As of October, Venes will need a visa before coming here
by Eric Jackson
For several years there has been some strident agitation against foreigners, especially by PRD legislator Zulay Rodríguez and a faction of the PRD, an affiliate party of the Socialist International. That party, still Panama’s largest, has fallen upon hard times and Zulay would remake it into an immigrant-bashing formation like France’s National Front. Colombians, with whom Zulay had some controversial dealings as a judge, she dismisses as “scum.” Nicaraguans coming to take low-paying jobs and American permanent tourists have also taken some of the wrath. But because of Venezuela’s crisis, a mostly ruined middle class and some folks who still have money have been fleeing here in droves for years. A few of these immigrants have done or said obnoxious things, which have then been used by some to characterize the great majority of Venezuelans here — who are not like that. It’s the Venes who have been the targets of most of the complaints about immigration into Panama.
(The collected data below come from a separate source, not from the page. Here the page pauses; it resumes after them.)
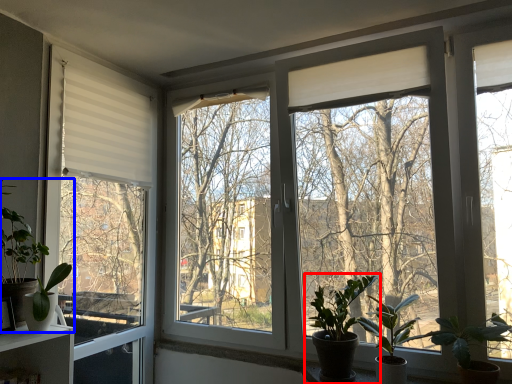 Question: Which point is closer to the camera, houseplant (highlighted by a red box) or houseplant (highlighted by a blue box)?

Choices:
 (A) houseplant
 (B) houseplant

Answer: (B) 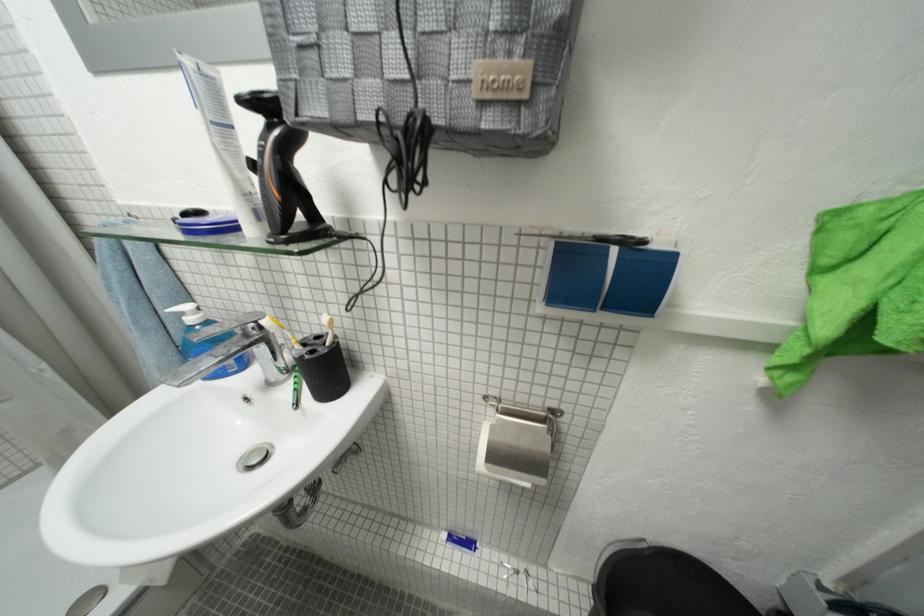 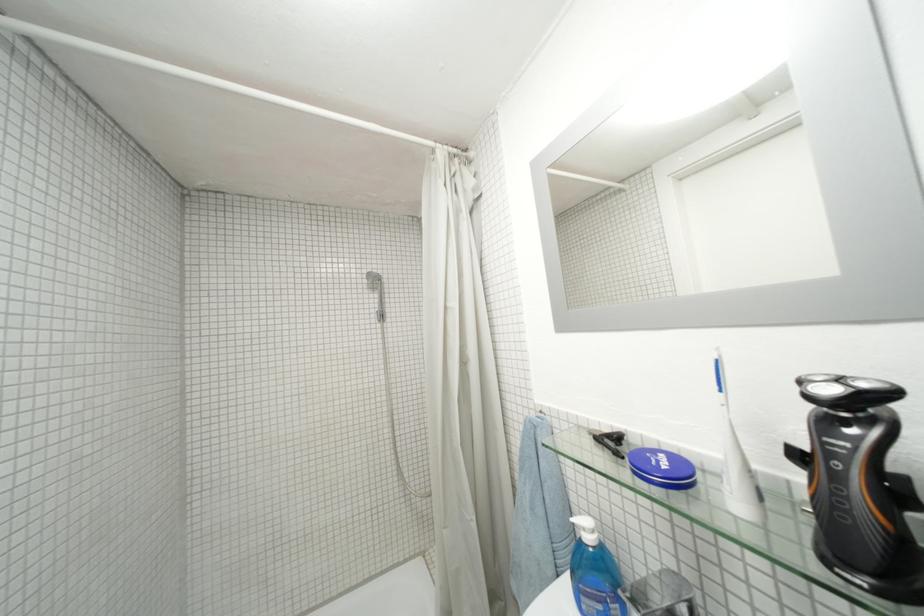 Locate, in the second image, the point that corresponds to point 53,368 in the first image.

(482, 521) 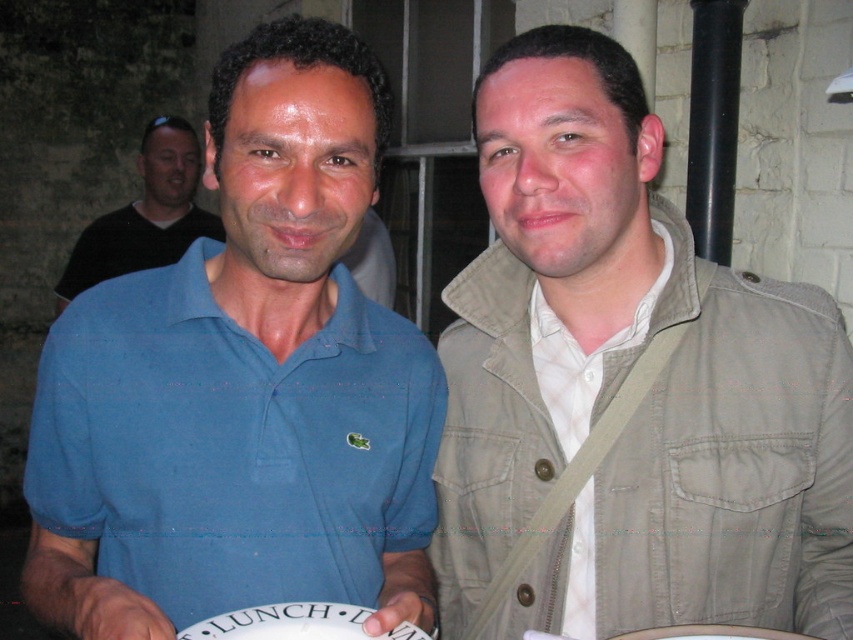 You are taking a photo of the scene described. The khaki cotton jacket at center is part of the main subject. To ensure the jacket is in focus, where should you adjust your camera focus coordinates?

The khaki cotton jacket at center is located at point [627,387], so you should adjust your camera focus coordinates to [627,387] to ensure it is in focus.

You are a photographer adjusting your camera settings to capture a clear image of the khaki cotton jacket at center. The camera has a minimum focus distance of 90 centimeters. Will the jacket be in focus?

The khaki cotton jacket at center is 93.98 centimeters away from camera, which is beyond the camera minimum focus distance of 90 centimeters. Therefore, the jacket will be in focus.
In their historical roots, Varela’s Panameñista Party was founded by the Nazi sympathizer Arnulfo Arias and the PRD traces back to José A. Remón, the military officer who played an important role in the coup that ousted Arias on the eve of the US entry into World War II and went on to be elected president in the 50s. One might expect the immigrant bashers and those whom they accuse of being too soft to be aligned the other way around. Times change.
In any case, what’s a relatively unpopular Panamanian president to do, with Venezuela just the other side of Colombia from us and conditions so bad in Venezuela that people are trying to get out however and to wherever they can? Moreover, what’s he to do with the breakdown of Venezuela’s Bolivarian constitutional order and the US president using that as an excuse to threaten military action?
On August 22 Varela went on national television and announced that as of October 1, Venezuelans would need to get a Panamanian visa stamped in their passports before coming to Panama. He said that this measure would last as long as the crisis in Venezuela does. He reiterated Panama’s position that Venezuelans should negotiate a peaceful settlement of their problems among themselves. The president avoids the xenophobic posturing, while saying that he’s protecting Panama’s national interests and sending a tacit message to his Venezuelan counterpart that the collapse of another country’s oil economy will not be Panama’s burden to bear.